The joys of trying a case...at the last moment: a trial diary story
This morning am in a bright red ruffled shirt with the obligatory black. Here is my confession. Want to wear an old favorite pair of heeled Franco Sarto boots. They will look great with the outfit. There is just one catch. You see, they have been up on the back top shelf patiently waiting for me to take them to the repair shop. For over a year. The toes are a bit pointed and the soles have partially rubbed off at the tips. Looking up at them as they hang over the shelf, you can see the white rubbed away part. No holes. Not quite. But still a bit shoddy. Yet they would be perfect. So (and this is the confession part), pull down the boots. Pull out a black magic marker. Scribble all the white away. And presto. The outfit is now complete.
Judge D has forewarned us she has a criminal matter that will take a little while in the morning. We cool our jets until 10:30. Then the court needs to take a break. Which means we start day 2 at 10:50 a.m. Which means we finish the last round of voir dire. Choose the jury. Then it is time for lunch.
According to our completely useless trial flow chart we should have already put on three witnesses.
Do not yell, roll eyes, pull hair, or cry. Gather black bags and hole up in hallway cubicle. Eat bland lunch and put the finishing touches on the opening.
Steve invited me into the case a month ago. Before ramping up, first waited to see if it would settle. When it didn’t, there was still two weeks to get it all ready.
How can this be. Right? We have cases, like the last one tried, where we spent 3.5 years getting ready for it. How can we ever do a good job coming into a case on basically the eve of trial.

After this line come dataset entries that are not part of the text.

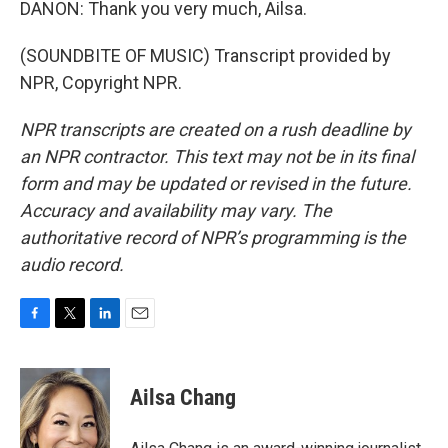
DANON: Thank you very much, Ailsa.
(SOUNDBITE OF MUSIC) Transcript provided by
NPR, Copyright NPR.
NPR transcripts are created on a rush deadline by
an NPR contractor. This text may not be in its final
form and may be updated or revised in the future.
Accuracy and availability may vary. The
authoritative record of NPR’s programming is the
audio record.
F
T
L
E
a
w
i
m
c
i
n
a
e
t
k
i
Ailsa Chang
b
t
e
l
o
e
d
o
r
I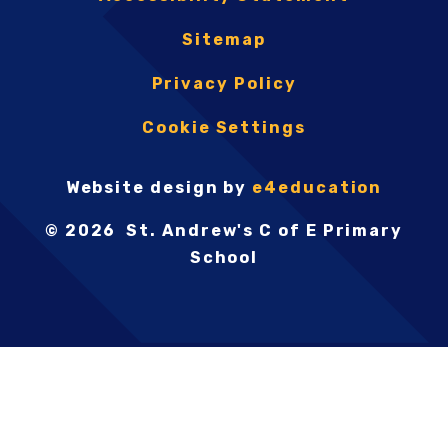
Sitemap
Privacy Policy
Cookie Settings
Website design by
e4education
© 2026 St. Andrew's C of E Primary
School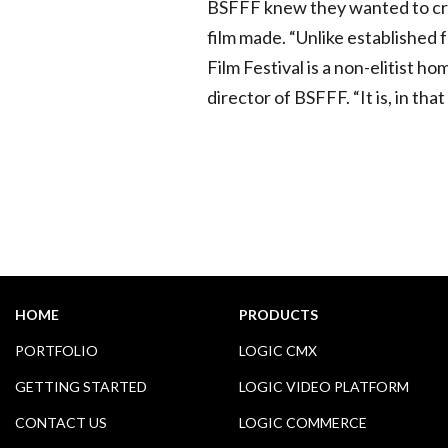
BSFFF knew they wanted to cre
film made. “Unlike established 
Film Festival is a non-elitist 
director of BSFFF. “It is, in that
HOME
PRODUCTS
PORTFOLIO
LOGIC CMX
GETTING STARTED
LOGIC VIDEO PLATFORM
CONTACT US
LOGIC COMMERCE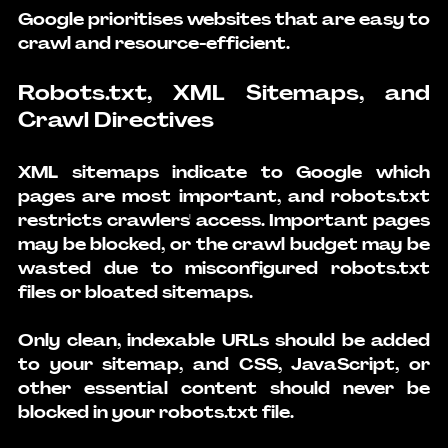
Google prioritises websites that are easy to 
crawl and resource-efficient.
Robots.txt, XML Sitemaps, and 
Crawl Directives
XML sitemaps indicate to Google which 
pages are most important, and robots.txt 
restricts crawlers' access. Important pages 
may be blocked, or the crawl budget may be 
wasted due to misconfigured robots.txt 
files or bloated sitemaps.
Only clean, indexable URLs should be added 
to your sitemap, and CSS, JavaScript, or 
other essential content should never be 
blocked in your robots.txt file.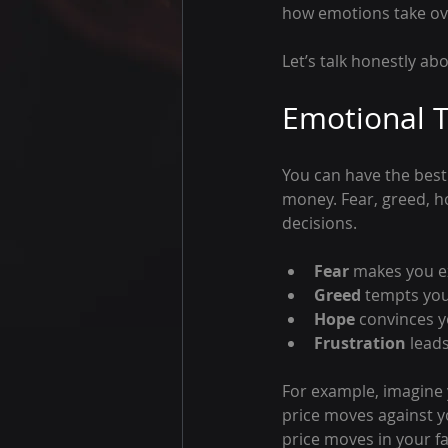
how emotions take ove
Let’s talk honestly ab
Emotional T
You can have the best 
money. Fear, greed, h
decisions.
Fear
 makes you ex
Greed
 tempts you
Hope
 convinces y
Frustration
 lead
For example, imagine 
price moves against yo
price moves in your fa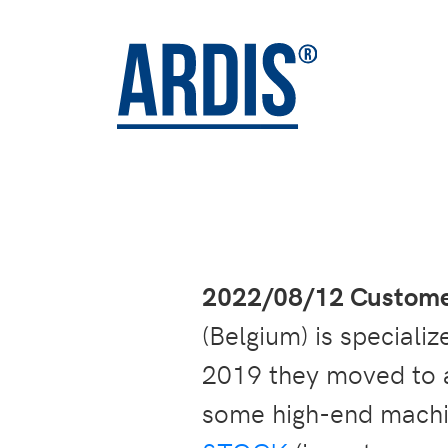
2022/08/12 Customer
(Belgium) is speciali
2019 they moved to a
some high-end machi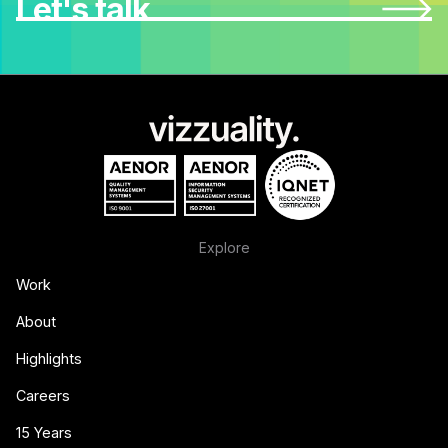
Let's talk
Explore
Work
About
Highlights
Careers
15 Years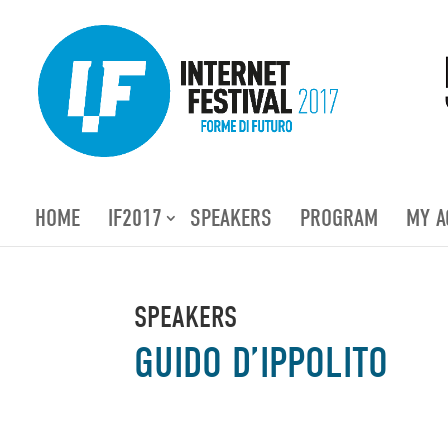
HOME
IF2017
SPEAKERS
PROGRAM
MY A
SPEAKERS
GUIDO D’IPPOLITO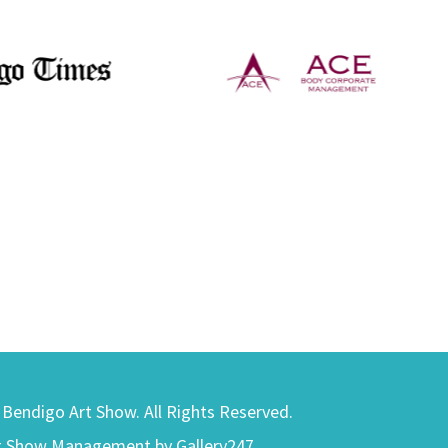
) Bendigo Art Show. All Rights Reserved.
t Show Management by Gallery247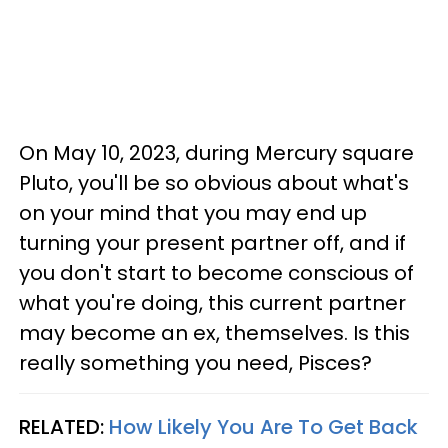
On May 10, 2023, during Mercury square
Pluto, you'll be so obvious about what's
on your mind that you may end up
turning your present partner off, and if
you don't start to become conscious of
what you're doing, this current partner
may become an ex, themselves. Is this
really something you need, Pisces?
RELATED:
How Likely You Are To Get Back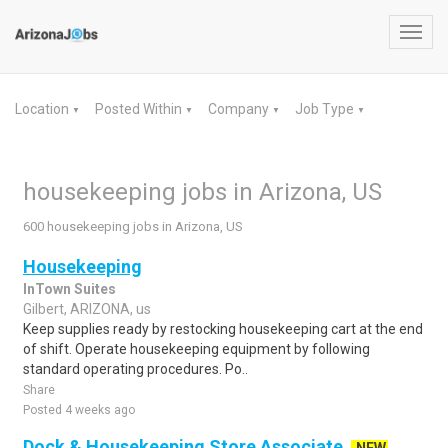
Toggl
navig
Location
Posted Within
Company
Job Type
▼
▼
▼
▼
housekeeping jobs in Arizona, US
600 housekeeping jobs in Arizona, US
Housekeeping
InTown Suites
Gilbert, ARIZONA, us
Keep supplies ready by restocking housekeeping cart at the end
of shift. Operate housekeeping equipment by following
standard operating procedures. Po..
Share
Posted 4 weeks ago
Dock & Housekeeping Store Associate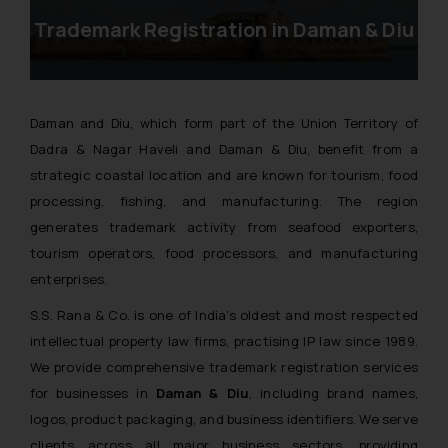
Trademark Registration in Daman & Diu
Daman and Diu, which form part of the Union Territory of
Dadra & Nagar Haveli and Daman & Diu, benefit from a
strategic coastal location and are known for tourism, food
processing, fishing, and manufacturing. The region
generates trademark activity from seafood exporters,
tourism operators, food processors, and manufacturing
enterprises.
S.S. Rana & Co. is one of India’s oldest and most respected
intellectual property law firms, practising IP law since 1989.
We provide comprehensive trademark registration services
for businesses in
Daman & Diu
, including brand names,
logos, product packaging, and business identifiers. We serve
clients across all major business sectors, providing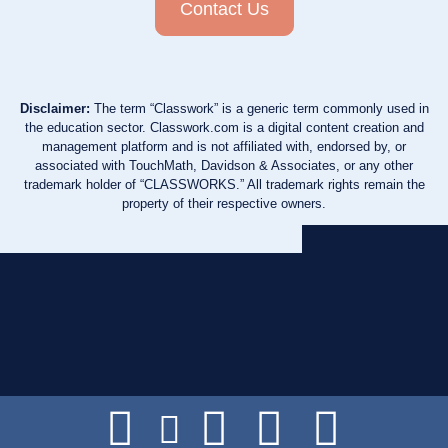
Contact Us
Disclaimer:
The term “Classwork” is a generic term commonly used in
the education sector. Classwork.com is a digital content creation and
management platform and is not affiliated with, endorsed by, or
associated with TouchMath, Davidson & Associates, or any other
trademark holder of “CLASSWORKS.” All trademark rights remain the
property of their respective owners.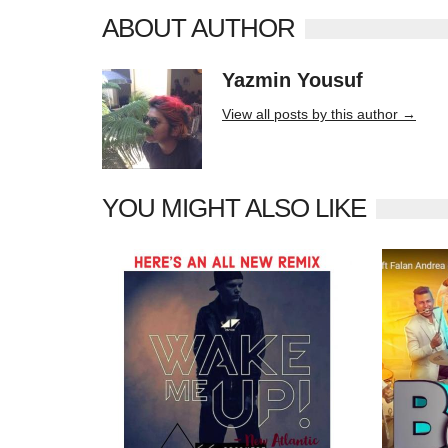
ABOUT AUTHOR
Yazmin Yousuf
10406 posts
View all posts by this author →
YOU MIGHT ALSO LIKE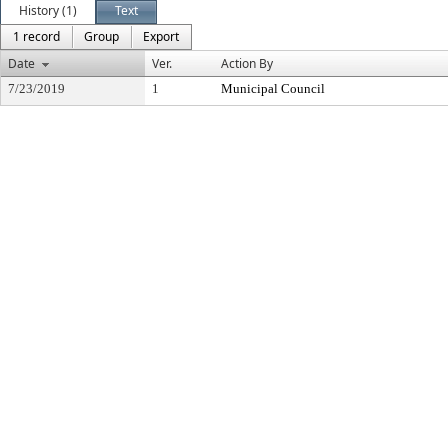
History (1)
Text
1 record
Group
Export
Date
Ver.
Action By
7/23/2019
1
Municipal Council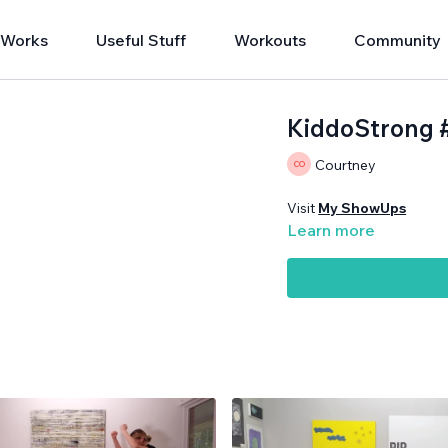
 Works
Useful Stuff
Workouts
Community
KiddoStrong 
Courtney
Visit
My ShowUps
Learn more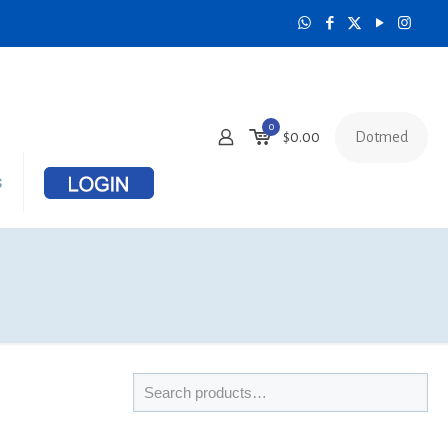
0
Dotmed
$
0.00
s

My favorite program on Netflix is Drop Dead Diva. There isn’t enough time in this diary to explain this show to you. But blog entry http://www.karenkoehlerblog.com/2013/02/drop-dead-diva-rules/ gives you an idea.
Here’s what I like about Drop Dead Diva. You get the client in the morning. And by afternoon you are trying the case. How cool is that.
No focus groups. No written discovery. No depositions. Just bang – you are in trial.
There is a lesson to be learned here. Even though a case can take years to investigate, prepare for and build up; it doesn’t take years to try.
Steve has done all the prep work. He could try this case by himself. But there is a synergy that comes with having two very different lawyers. We share the load. The stress decreases exponentially. He knows all the details. I see big picture and first impressions. We have a broader perspective.
Plus this all really bugs Jodi. Yesterday she asked Steve if he would change seats with me (I’m sitting right next to her). Apparently she doesn’t like my whispers. Today I mispronounce her name at least twice. She finally gets irritated enough to correct me on the record. I’ll probably forget it again by tomorrow.
But I’ve digressed… In fact, I was going to tell you my trial tip. About staying in the moment, preparing for the moment, and not obsessing about tomorrow.
Back to the story.
We do our openings. I finished the PPT on Sunday. After all these delays, use version #5. Version #1 would probably have been just fine. But give a lawyer more time and we’ll keep fussing with it until the very end.
Jodi or is it Joni… Well, she does opening the same way she does voir dire. Monotone. Halting voice. No visuals. No particular theme or train of thought. It’s just another recycled version of the - she isn’t really injured storyline.
Her unimpressive performance doesn’t give us confidence. Just because Allstate is being sued directly doesn’t mean the jury is any less jaded about people who are injured in car crash cases. They believe insurance companies need to only pay worthy claims and that people try to milk the system.
We have some challenges on this case. And Jodi spells them all out. Including that P had back surgery on the adjacent level of her spine, just four months before this crash.
We put on the police officer. Just in case the jury doesn’t believe the crash actually happened. A coworker. Just in case the jury doesn’t believe P actually was working at the time and was unable to return to her former position. Then Dr. G the chiropractor. Except Dr. G is really Nic Bacetich (trial lawyer from Everett). You see, Dr. G wanted us to pay him $900 per hour to travel, wait and testify. And by gosh, we just couldn’t quite stomach that. So Steve deposed him. And Nic is playing him. Let me just say this – Nic is one of the best chiros have ever seen testify. Has a great voice and aura. Have to squint at him from time to time because it doesn’t even sound like he is reading a script. It all flows so naturally. Steve is displaying the exhibits via his ipad which he has wirelessly hooked up to an apple tv device which is hooked to my projector. It is all really quite lovely.
Despite the monotone, Jodi does a darned good cross.
The day ends with the ex husband. He’s bought a new jacket to testify in. He wanders a lot. But is charming and so very earnest. Jodi objects half a dozen times. Which comes across as quite petty. The best is when she objects to his answer that she asks during cross. Uh, you can’t object to your own question. She struggles a bit before figuring this out. Then moves to strike the answer. Which is granted.